*Data records*:
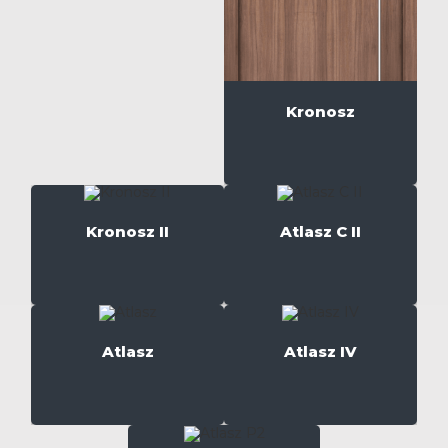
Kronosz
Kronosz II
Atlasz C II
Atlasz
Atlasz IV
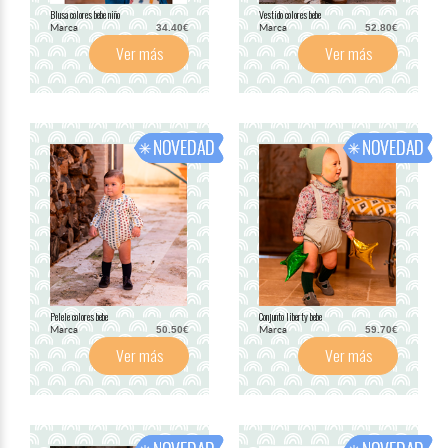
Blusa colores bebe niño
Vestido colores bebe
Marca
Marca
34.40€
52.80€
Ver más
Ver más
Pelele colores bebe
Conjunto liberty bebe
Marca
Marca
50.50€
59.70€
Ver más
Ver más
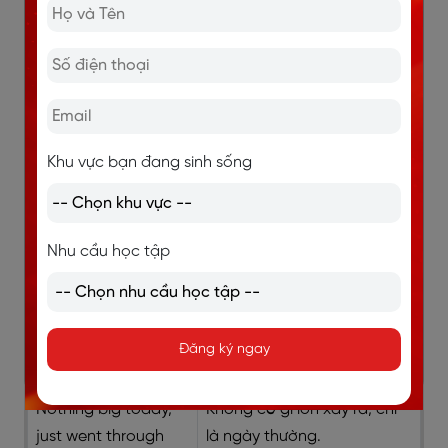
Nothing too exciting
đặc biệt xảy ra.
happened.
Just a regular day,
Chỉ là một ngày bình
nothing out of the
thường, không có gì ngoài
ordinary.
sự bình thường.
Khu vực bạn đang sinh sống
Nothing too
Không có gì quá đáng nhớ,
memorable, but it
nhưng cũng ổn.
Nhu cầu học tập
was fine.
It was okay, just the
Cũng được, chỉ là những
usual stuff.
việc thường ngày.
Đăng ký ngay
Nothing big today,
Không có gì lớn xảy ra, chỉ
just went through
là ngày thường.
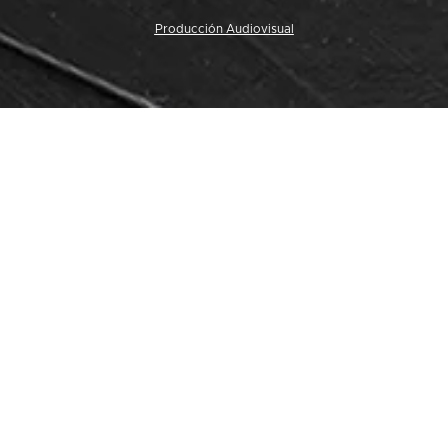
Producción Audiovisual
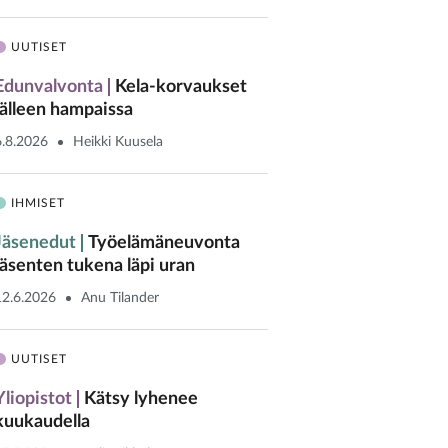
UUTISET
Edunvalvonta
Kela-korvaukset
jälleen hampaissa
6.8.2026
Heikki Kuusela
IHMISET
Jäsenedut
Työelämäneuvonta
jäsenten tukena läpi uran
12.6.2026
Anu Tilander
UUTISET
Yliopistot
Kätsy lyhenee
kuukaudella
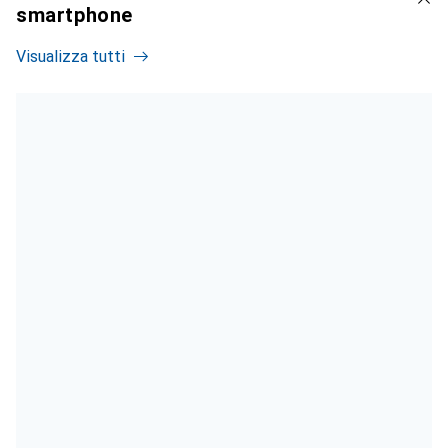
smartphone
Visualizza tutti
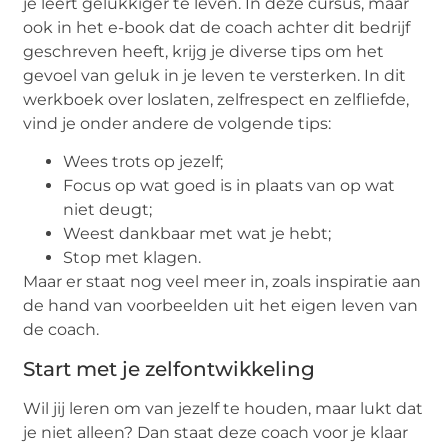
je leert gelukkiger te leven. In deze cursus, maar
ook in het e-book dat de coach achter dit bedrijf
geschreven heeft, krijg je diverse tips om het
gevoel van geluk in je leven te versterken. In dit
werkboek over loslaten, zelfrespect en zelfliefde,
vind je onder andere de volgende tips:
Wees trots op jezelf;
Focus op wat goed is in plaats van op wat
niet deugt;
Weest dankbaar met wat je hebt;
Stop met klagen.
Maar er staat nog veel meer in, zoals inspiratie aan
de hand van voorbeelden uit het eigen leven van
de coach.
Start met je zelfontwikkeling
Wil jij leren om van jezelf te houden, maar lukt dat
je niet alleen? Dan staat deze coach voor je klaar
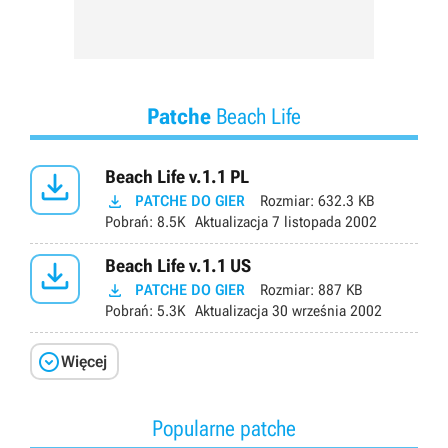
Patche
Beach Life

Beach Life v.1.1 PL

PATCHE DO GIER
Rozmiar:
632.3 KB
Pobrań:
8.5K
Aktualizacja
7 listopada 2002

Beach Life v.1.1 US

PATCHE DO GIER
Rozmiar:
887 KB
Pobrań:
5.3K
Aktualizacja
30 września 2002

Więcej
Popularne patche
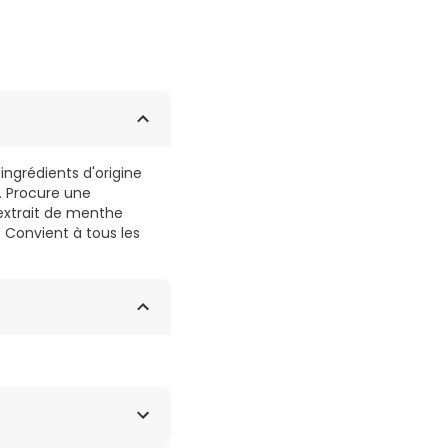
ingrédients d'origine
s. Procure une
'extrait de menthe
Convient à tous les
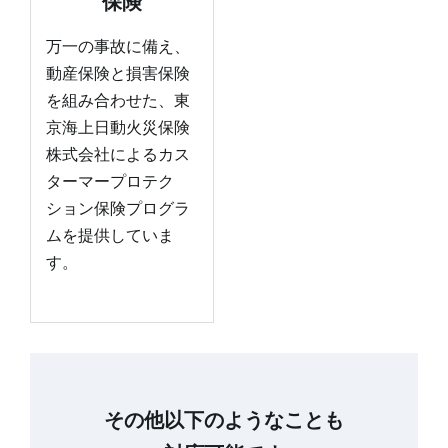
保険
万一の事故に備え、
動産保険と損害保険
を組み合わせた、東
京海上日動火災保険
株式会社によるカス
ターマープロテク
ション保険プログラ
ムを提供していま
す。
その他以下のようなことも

*WHAT IS BEING ASKED*: Extract every line above that contains the word "colores".

*RESULT OF THIS EXERCISE*:
Blusa colores bebe niño
Vestido colores bebe
Pelele colores bebe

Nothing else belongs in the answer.